Spacy and Markovify for Maximum Hilarity
I'm a big fan of jsvine's Markovify libary. Markovify is a python library that allows you generate markov chain text based on sentence delimited text datasets (so basically normal prose). You can feed it anything from classical novels to internet forum comments and it will spit out semi-related nonsense that almost passes as a sentence.
The library gathers ngrams from training texts and builds a dictionary that catalogues the frequency of proceeding ngrams. It is at the core of the script used to make posts and comments to the Subreddit Simulator subreddit. I've taken a crack at making a reddit bot that responds to comments and mentions with sentences based on a model of all comments in the reddit Shanghai subreddit.
Recently I've taken an interest in NLP and have found the Spacy python library. Spacy offers "industrial-strength natural language processing" (improved parse speed and accuracy).
One of a number of useful tools based on Spacy is Textacy, a library for performing common types of aggregation and post-processing on NLP-parsed text. Textacy offers an interface for storing ordered dicts of Spacy docs as binaries to disk. This allows you to work with preparsed text and allows you to do the computationally and time expensive task of NLP parsing before performing post-processing tasks. These collections (corpora) can also contain metadata about docs (author, create time, etc), making it useful for breaking markov training text into relevant sub-categories.
In the advanced usage section of Markovify's docs, there is an example of how to make a class based on the Markovify.Text class, using NLTK for parts-of-speech tagging. This can help improve the coherence of the output sentences by controlling for homonyms in ngram splitting. However, the docs warn that the tagging process can slow down the generation of a markov model.
So to speed up the creation of the markov model with POS tagging, we can store the pre-parsed model text as Textacy corpora and load them at run-time. By overriding some of the methods in the markovify.Text class, we can load docs from a corpus (using Spacy's built-in sentence breaking) and split words into tokenized strings with "::"-delimiting the token's orthographic value and its part of speech.
Here's an example of how you can integrate Markovify with Spacy and Textacy:
import markovify
import textacy
import re
from unidecode import unidecode
corpus = textacy.Corpus.load('/path/to/corpus/',
name="corpus_name", compression='gzip')
class TaggedText(markovify.Text):
def sentence_split(self, text):
"""
Splits full-text string into a list of sentences.
"""
sentence_list = []
for doc in corpus:
sentence_list += list(doc.sents)
return sentence_list
def word_split(self, sentence):
"""
Splits a sentence into a list of words.
"""
return ["::".join((word.orth_,word.pos_)) for word in sentence]

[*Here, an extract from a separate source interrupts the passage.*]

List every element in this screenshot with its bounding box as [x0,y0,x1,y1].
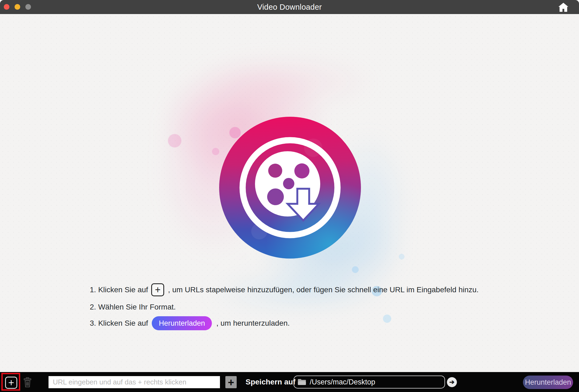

def word_join(self, words):
sentence = " ".join(word.split("::")[0] for word in words)
return sentence
def test_sentence_input(self, sentence):
"""
A basic sentence filter. This one rejects sentences that contain
the type of punctuation that would look strange on its own
in a randomly-generated sentence.
"""
sentence = sentence.text
reject_pat = re.compile(r"(^')|('$)|\s'|'\s|[\"(\(\)\[\])]")
# Decode unicode, mainly to normalize fancy quotation marks
if sentence.__class__.__name__ == "str":
decoded = sentence
else:
decoded = unidecode(sentence)
# Sentence shouldn't contain problematic characters
if re.search(reject_pat, decoded): return False
return True
def generate_corpus(self, text):
"""
Given a text string, returns a list of lists; that is, a list of
"sentences," each of which is a list of words. Before splitting into
words, the sentences are filtered through `self.test_sentence_input`
"""
sentences = self.sentence_split(text)
passing = filter(self.test_sentence_input, sentences)
runs = map(self.word_split, sentences)
print(runs[0])
return runs
# Generated the model
model = TaggedText(corpus)
# A sentence based on the model
print(model.make_sentence())
This post is work in progress. I'll continue adding to it when I get a chance.